What I told the neighborhood bully, suspending his reign.
I didn't have to say much when I went outside, commanding him and his friends to stay off my property. I told them that there wasn't going to be a fight, not because my son wasn't ready but because I wasn't going to allow it. (Given my son possesses a second degree black belt, it would have hardly been fair.)
"My son isn't afraid to fight you, but I won't allow it," I said. "But you need to know that he would whip the shit out of you if I did allow it. So you might want to move along before I change my mind."
The kid shrugged, so I pressed.
"There isn't going to be a fight today, or tomorrow. And I'll call the cops the next time I see you here," I said, as they finally turned and started to walk away. "Am I clear? Because I can't hear you."
The kid paused for a second before burping out a timid and barely audible "Yes, sir."
But then something else happened. Much like the apparent pain caused by the initial shutdown a few days before, he recoiled as he faced is own embarrassment.
"Tell your son to mind his own business next time," he spat.

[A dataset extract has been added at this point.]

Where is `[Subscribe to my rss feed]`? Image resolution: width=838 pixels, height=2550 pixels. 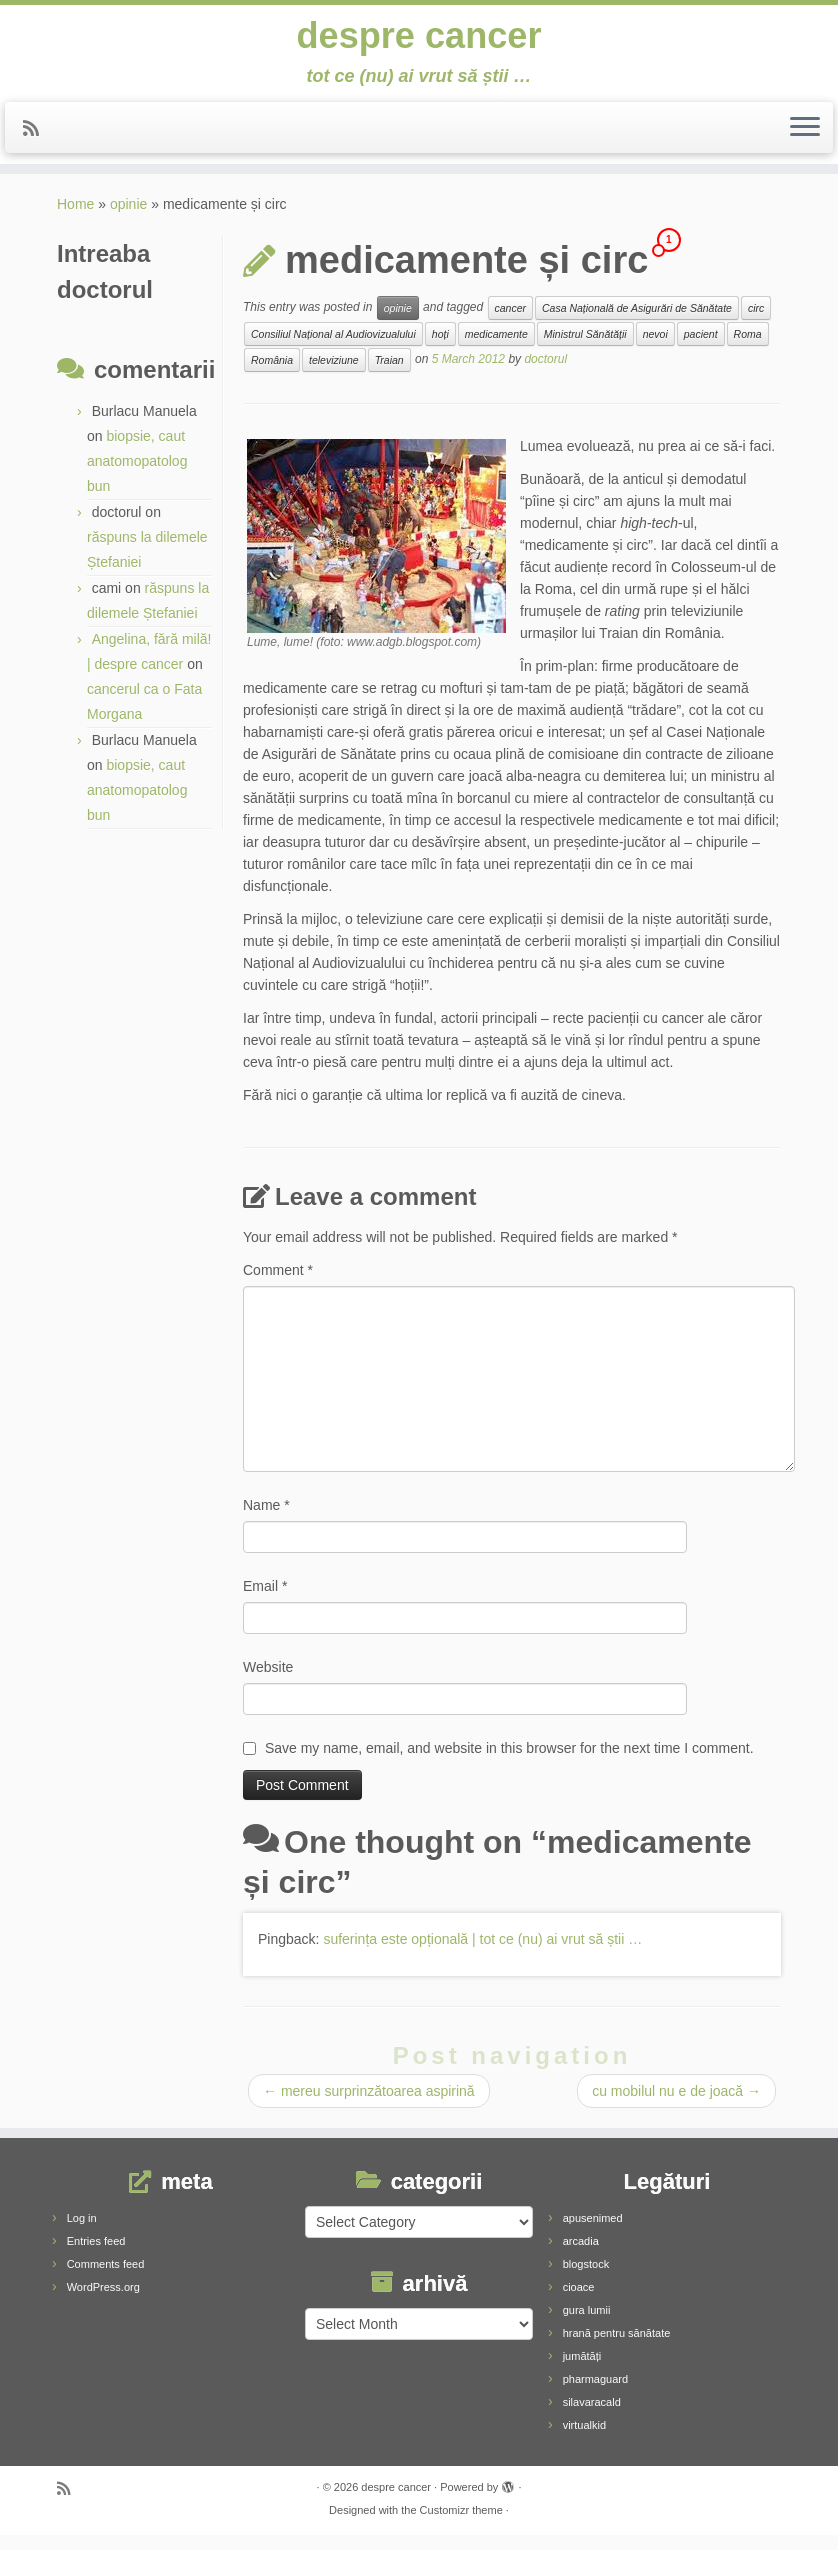
[Subscribe to my rss feed] is located at coordinates (37, 138).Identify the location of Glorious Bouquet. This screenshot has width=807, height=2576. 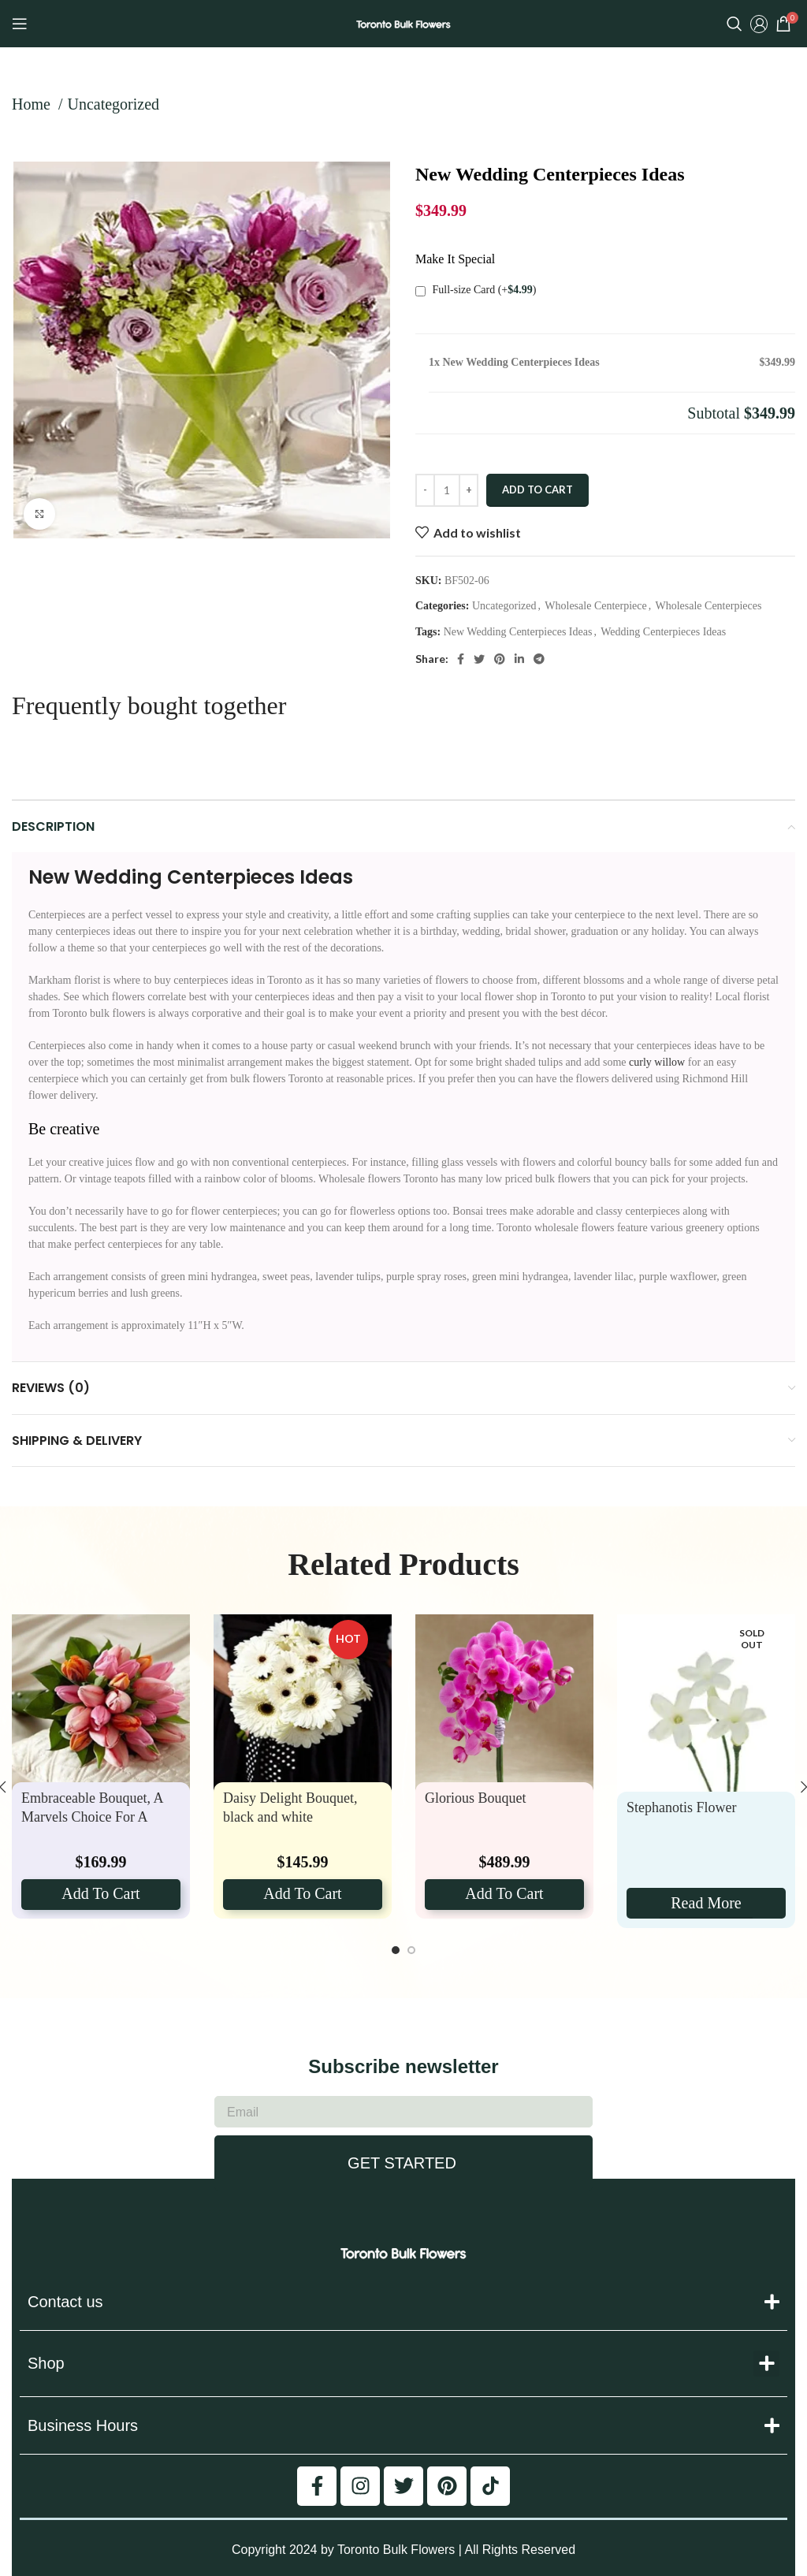
(475, 1798).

"What? No, I will not," I said. "He did the right thing. So maybe what you need to do is go home, wipe your nose, and learn how to be a man, without bullying girls. Yeah, he told me what you did. You're a punk. And I'm glad he stopped you."
He shoulders sank as he sulked away. But even more telling was how his friends reacted. When I had wandered outside, they looked to be as tight as thieves. As they turned the corner, they were frayed. His friends were obviously unaware that they had turned out to support someone who bullies girls.
The bully, I'm told, gives both the girl and my son a fairly wide berth at school. We can only hope the lessons go further than protecting the pair of them. I think it will, as long as people shut bullying down.
And therein lies the lesson. As one of my friends said when I mentioned it on Facebook a few days ago: Teaching our kids to be bully proof isn't enough. We have to teach them to stand up to it. He's right. All too often, bullies will grow up to be tomorrow's domestic abusers or child predators.
There is only one remedy. Speak out. Stand up. And shut them down. Do it today.